Nossas bisavós não puderam realizar o sonho profissional. Nossas avós não tiveram o direito de viajar, conhecendo mundos. Nossas mães, por inúmeras questões, não puderam divorciar-se. Silenciadas e restritas a locais vigiados, controlados e predeterminados, carregaram a angústia das vidas não vividas.
Claro, sempre há aquelas que representam uma exceção. Porém, para falar sobre o tema, fiquemos com a maioria.
O mundo mudou. As dores permanecem. Algumas são trocadas por outras, com um nascedouro diferente. Mulheres podem votar. Podem divorciar-se. Podem viajar e trilhar novos caminhos. Podem correr riscos, restritos somente aos corpos livres.
A morte da brasileira de 26 anos, Juliana Marins, que caiu em um penhasco na trilha do Monte Rinjani, na Indonésia, virou notícia. O resgate, frustrado, foi acompanhado pelo Brasil, em tempo real.

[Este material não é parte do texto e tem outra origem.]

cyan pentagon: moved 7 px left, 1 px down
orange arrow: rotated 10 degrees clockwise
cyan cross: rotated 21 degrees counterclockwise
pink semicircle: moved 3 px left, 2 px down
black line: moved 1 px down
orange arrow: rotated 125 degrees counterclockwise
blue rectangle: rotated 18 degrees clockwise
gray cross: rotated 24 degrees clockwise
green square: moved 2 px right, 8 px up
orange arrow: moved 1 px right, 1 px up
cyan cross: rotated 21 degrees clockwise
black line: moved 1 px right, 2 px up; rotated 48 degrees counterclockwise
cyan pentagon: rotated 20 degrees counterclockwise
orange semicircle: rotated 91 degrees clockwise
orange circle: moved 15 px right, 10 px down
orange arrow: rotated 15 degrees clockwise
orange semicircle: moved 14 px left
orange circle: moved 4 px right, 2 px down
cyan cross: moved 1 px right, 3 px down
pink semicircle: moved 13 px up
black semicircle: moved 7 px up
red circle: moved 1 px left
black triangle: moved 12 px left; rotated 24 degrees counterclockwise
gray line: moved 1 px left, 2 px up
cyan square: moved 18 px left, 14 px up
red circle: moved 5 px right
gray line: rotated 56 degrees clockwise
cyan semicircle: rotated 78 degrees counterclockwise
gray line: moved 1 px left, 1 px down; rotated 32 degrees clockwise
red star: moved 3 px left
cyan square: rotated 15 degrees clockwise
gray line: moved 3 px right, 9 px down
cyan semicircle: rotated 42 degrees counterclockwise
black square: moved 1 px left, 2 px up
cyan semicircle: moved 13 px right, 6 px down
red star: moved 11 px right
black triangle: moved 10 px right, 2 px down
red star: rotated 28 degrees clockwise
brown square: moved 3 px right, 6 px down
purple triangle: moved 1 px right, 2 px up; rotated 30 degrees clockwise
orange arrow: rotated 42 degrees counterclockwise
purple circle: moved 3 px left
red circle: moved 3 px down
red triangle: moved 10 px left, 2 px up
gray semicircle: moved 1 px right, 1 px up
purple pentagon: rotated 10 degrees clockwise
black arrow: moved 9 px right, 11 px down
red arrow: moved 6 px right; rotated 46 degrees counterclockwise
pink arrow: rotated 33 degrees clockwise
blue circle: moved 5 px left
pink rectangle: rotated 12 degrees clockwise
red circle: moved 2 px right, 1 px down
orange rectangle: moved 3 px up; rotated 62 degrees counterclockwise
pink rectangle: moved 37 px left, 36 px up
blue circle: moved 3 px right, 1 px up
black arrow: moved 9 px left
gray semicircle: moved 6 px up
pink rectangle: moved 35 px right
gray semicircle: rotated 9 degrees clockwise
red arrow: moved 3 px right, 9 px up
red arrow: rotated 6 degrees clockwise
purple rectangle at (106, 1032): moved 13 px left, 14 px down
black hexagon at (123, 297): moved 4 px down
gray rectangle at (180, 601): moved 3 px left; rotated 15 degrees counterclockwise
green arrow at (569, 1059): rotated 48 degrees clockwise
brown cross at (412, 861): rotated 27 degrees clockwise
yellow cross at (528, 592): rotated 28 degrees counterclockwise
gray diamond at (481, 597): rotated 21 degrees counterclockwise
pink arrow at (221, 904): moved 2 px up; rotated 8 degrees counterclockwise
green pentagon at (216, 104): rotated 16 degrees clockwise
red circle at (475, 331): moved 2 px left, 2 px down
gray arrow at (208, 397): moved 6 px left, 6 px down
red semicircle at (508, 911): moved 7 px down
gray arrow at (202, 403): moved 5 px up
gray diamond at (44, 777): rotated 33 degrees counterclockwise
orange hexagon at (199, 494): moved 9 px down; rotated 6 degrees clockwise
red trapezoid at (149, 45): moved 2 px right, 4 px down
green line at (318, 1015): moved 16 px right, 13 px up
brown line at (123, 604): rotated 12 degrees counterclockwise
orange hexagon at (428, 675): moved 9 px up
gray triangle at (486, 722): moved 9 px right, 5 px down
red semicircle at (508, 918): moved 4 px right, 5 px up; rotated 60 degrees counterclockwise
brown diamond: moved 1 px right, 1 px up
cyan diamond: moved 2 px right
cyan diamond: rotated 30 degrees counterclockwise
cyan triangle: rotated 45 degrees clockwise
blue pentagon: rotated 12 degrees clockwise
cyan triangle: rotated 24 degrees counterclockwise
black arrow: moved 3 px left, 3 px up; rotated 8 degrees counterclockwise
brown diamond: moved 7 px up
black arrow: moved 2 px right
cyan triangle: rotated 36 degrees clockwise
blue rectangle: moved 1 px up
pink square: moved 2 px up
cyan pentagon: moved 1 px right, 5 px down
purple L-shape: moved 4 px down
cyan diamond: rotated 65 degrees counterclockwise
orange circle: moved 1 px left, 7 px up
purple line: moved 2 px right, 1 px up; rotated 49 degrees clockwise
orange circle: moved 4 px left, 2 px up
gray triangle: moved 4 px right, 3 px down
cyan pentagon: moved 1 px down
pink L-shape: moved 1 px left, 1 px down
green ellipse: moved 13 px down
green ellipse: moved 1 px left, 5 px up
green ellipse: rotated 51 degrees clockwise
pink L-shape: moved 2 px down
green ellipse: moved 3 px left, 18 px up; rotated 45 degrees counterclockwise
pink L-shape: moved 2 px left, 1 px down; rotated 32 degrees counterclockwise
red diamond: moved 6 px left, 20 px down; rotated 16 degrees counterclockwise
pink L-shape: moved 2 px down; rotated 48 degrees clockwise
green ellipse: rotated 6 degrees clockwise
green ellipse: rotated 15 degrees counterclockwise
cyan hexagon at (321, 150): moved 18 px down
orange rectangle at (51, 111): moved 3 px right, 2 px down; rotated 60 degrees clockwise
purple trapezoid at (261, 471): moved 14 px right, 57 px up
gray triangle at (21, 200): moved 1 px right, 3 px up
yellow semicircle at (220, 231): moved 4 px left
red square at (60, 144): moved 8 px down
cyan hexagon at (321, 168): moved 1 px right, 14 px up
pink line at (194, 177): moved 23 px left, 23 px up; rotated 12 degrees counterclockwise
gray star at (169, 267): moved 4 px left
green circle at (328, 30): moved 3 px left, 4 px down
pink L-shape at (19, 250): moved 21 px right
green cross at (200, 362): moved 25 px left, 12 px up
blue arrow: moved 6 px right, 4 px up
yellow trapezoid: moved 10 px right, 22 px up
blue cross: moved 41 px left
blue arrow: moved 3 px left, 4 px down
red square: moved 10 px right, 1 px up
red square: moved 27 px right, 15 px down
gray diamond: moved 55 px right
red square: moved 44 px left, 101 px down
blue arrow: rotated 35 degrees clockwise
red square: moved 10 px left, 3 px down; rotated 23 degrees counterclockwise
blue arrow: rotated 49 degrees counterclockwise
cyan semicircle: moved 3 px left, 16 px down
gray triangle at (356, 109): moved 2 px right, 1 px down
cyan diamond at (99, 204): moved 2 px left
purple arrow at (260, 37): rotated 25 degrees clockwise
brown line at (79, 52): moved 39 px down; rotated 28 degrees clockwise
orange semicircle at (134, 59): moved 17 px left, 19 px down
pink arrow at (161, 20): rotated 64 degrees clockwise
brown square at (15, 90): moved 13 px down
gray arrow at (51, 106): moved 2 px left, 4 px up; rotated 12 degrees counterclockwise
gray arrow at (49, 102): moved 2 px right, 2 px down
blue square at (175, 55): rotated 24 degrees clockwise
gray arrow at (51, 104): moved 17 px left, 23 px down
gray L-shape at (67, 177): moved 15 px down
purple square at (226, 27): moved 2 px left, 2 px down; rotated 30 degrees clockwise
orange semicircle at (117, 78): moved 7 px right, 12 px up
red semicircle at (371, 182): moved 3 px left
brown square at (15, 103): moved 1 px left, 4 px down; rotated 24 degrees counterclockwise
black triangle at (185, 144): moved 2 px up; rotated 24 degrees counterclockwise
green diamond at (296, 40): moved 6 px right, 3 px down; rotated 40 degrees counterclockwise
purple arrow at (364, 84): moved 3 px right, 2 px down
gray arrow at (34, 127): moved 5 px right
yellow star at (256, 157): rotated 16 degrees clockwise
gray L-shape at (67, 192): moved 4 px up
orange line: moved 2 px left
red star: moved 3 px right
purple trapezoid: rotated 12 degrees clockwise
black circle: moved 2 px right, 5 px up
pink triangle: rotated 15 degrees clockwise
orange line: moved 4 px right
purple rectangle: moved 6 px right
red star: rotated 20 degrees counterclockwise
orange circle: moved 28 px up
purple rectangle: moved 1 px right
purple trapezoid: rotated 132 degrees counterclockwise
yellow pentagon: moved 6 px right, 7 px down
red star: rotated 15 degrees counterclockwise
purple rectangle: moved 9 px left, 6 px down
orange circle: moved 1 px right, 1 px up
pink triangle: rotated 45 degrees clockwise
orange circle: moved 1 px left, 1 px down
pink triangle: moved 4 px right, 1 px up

No início, comoção nacional. A internet viralizou o assunto. Em meio às mensagens de alento e esperança, lá estavam os de sempre: os especialistas na vida alheia, os críticos, os juízes do tribunal popular, que dormem e acordam com o dedo em riste: “Bem-feito, quem mandou subir um vulcão? Se estivesse em casa, nada disso teria acontecido. Foi procurar a morte, e agora reclama. Mulher não deveria estar subindo um vulcão.”
Dúvida: onde deveriam então estarem as mulheres, para ficarem seguras?
No Brasil, três a cada dez brasileiras já foram vítimas de violência doméstica, de acordo com a 10ª pesquisa nacional de violência contra a mulher, feita pelo instituto Datasenado, em parceria com o observatório da mulher contra a violência (OMV). Essas agressões acontecem, em quase a totalidade, dentro de casa, no ceio do lar. No lugar apontado por muitos como seguro.
O feminicídio – matar uma mulher por ser mulher –indica um grave problema social no Brasil. De acordo com o Anuário do Fórum Brasileiro de Segurança Pública, a cada 6 horas uma mulher foi assassinada em 2023. Em 2024, houve notificação de 2 mil assassinatos de mulheres, em razão do gênero. Os autores desse crime: pessoas próximas à vítima, como parceiros e familiares.
A casa ainda é um lugar perigoso para muitas mulheres. Basta verificar que a violência de gênero geralmente ocorre nesses ambientes.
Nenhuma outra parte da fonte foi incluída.